**REQUIRED WORK**
Each line of the data below should be restated exactly, with images left out.

**DATA FOR THIS EXERCISE**
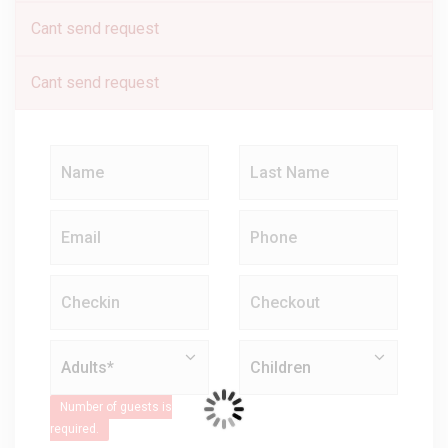
Cant send request
Cant send request
Number of guests is
required.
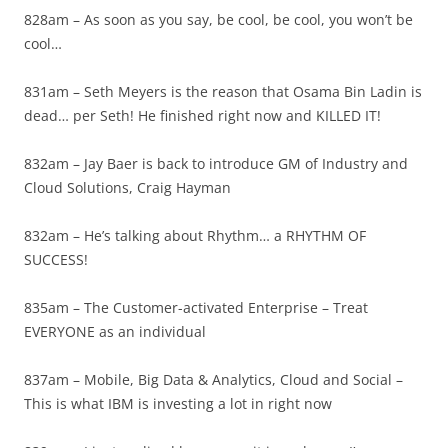
828am – As soon as you say, be cool, be cool, you won’t be
cool…
831am – Seth Meyers is the reason that Osama Bin Ladin is
dead… per Seth! He finished right now and KILLED IT!
832am – Jay Baer is back to introduce GM of Industry and
Cloud Solutions, Craig Hayman
832am – He’s talking about Rhythm… a RHYTHM OF
SUCCESS!
835am – The Customer-activated Enterprise – Treat
EVERYONE as an individual
837am – Mobile, Big Data & Analytics, Cloud and Social –
This is what IBM is investing a lot in right now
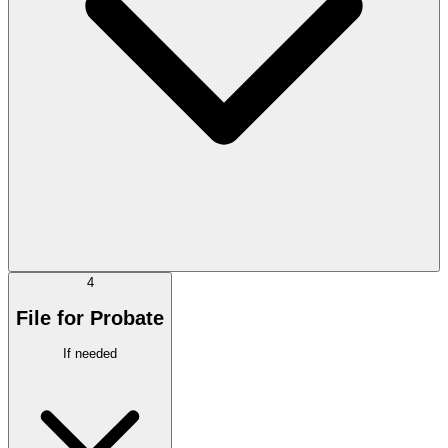
4
File for Probate
If needed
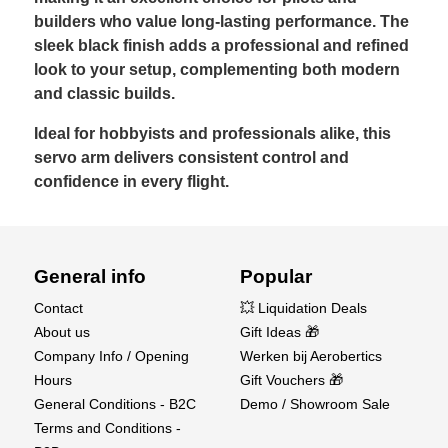
builders who value long-lasting performance. The
sleek black finish adds a professional and refined
look to your setup, complementing both modern
and classic builds.
Ideal for hobbyists and professionals alike, this
servo arm delivers consistent control and
confidence in every flight.
General info
Popular
Contact
💥 Liquidation Deals
About us
Gift Ideas 🎁
Company Info / Opening
Werken bij Aerobertics
Hours
Gift Vouchers 🎁
General Conditions - B2C
Demo / Showroom Sale
Terms and Conditions -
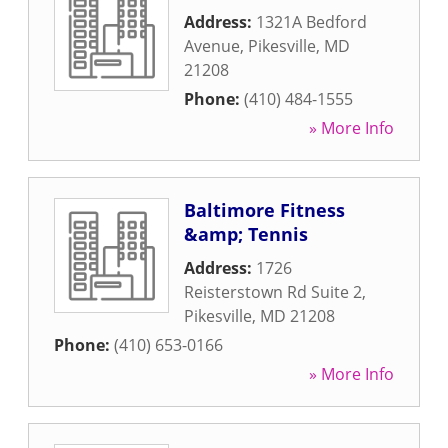
Address:
1321A Bedford
Avenue
,
Pikesville
,
MD
21208
Phone:
(410) 484-1555
» More Info
Baltimore Fitness
&amp; Tennis
Address:
1726
Reisterstown Rd Suite 2
,
Pikesville
,
MD
21208
Phone:
(410) 653-0166
» More Info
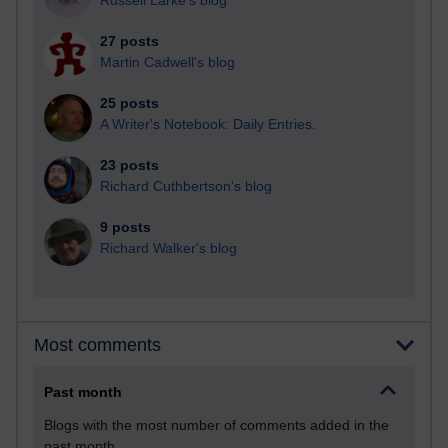
Russell Larke's blog
27 posts
Martin Cadwell's blog
25 posts
A Writer's Notebook: Daily Entries.
23 posts
Richard Cuthbertson's blog
9 posts
Richard Walker's blog
Most comments
Past month
Blogs with the most number of comments added in the
past month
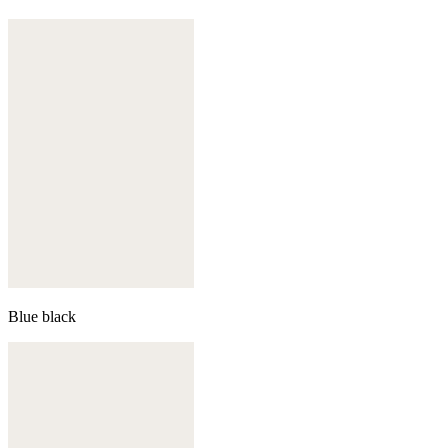
Blue black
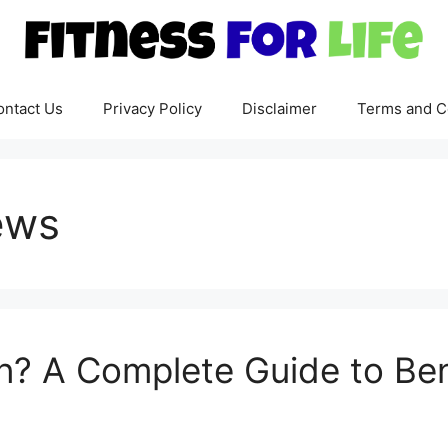
ontact Us
Privacy Policy
Disclaimer
Terms and C
ews
on? A Complete Guide to Ben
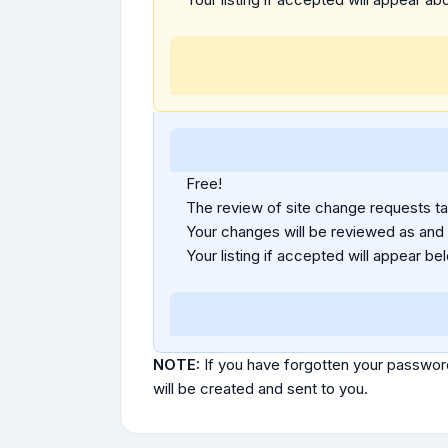
Free!
The review of site change requests tak
Your changes will be reviewed as and
Your listing if accepted will appear bel
NOTE:
If you have forgotten your passwor
will be created and sent to you.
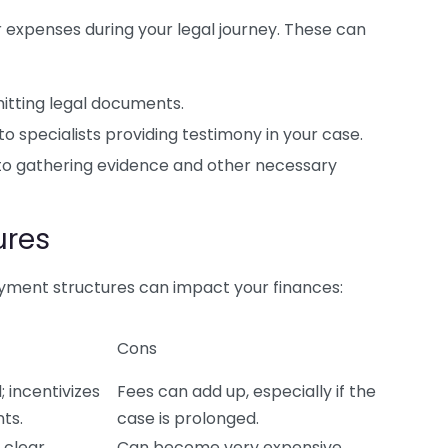
r expenses during your legal journey. These can
itting legal documents.
specialists providing testimony in your case.
to gathering evidence and other necessary
ures
payment structures can impact your finances:
Cons
 incentivizes
Fees can add up, especially if the
ts.
case is prolonged.
 clear
Can become very expensive,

**ANSWER BELOW**
Cant send request
Cant send request
Number of guests is
required.
828am – As soon as you say, be cool, be cool, you won’t be
cool…
831am – Seth Meyers is the reason that Osama Bin Ladin is
dead… per Seth! He finished right now and KILLED IT!
832am – Jay Baer is back to introduce GM of Industry and
Cloud Solutions, Craig Hayman
832am – He’s talking about Rhythm… a RHYTHM OF
SUCCESS!
835am – The Customer-activated Enterprise – Treat
EVERYONE as an individual
837am – Mobile, Big Data & Analytics, Cloud and Social –
This is what IBM is investing a lot in right now
4
File for Probate
If needed
builders who value long-lasting performance. The
sleek black finish adds a professional and refined
look to your setup, complementing both modern
and classic builds.
Ideal for hobbyists and professionals alike, this
servo arm delivers consistent control and
confidence in every flight.
General info
Popular
Contact
💥 Liquidation Deals
About us
Gift Ideas 🎁
Company Info / Opening
Werken bij Aerobertics
Hours
Gift Vouchers 🎁
General Conditions - B2C
Demo / Showroom Sale
Terms and Conditions -
Address:
1321A Bedford
Avenue
,
Pikesville
,
MD
21208
Phone:
(410) 484-1555
» More Info
Baltimore Fitness
&amp; Tennis
Address:
1726
Reisterstown Rd Suite 2
,
Pikesville
,
MD
21208
Phone:
(410) 653-0166
» More Info
Russell Larke's blog
27 posts
Martin Cadwell's blog
25 posts
A Writer's Notebook: Daily Entries.
23 posts
Richard Cuthbertson's blog
9 posts
Richard Walker's blog
Most comments
Past month
Blogs with the most number of comments added in the
past month
Blue black
ontact Us
Privacy Policy
Disclaimer
Terms and C
ews
on? A Complete Guide to Ben
Free!
The review of site change requests tak
Your changes will be reviewed as and
Your listing if accepted will appear bel
NOTE:
If you have forgotten your passwor
will be created and sent to you.
r expenses during your legal journey. These can
itting legal documents.
specialists providing testimony in your case.
to gathering evidence and other necessary
ures
payment structures can impact your finances:
Cons
 incentivizes
Fees can add up, especially if the
ts.
case is prolonged.
 clear
Can become very expensive,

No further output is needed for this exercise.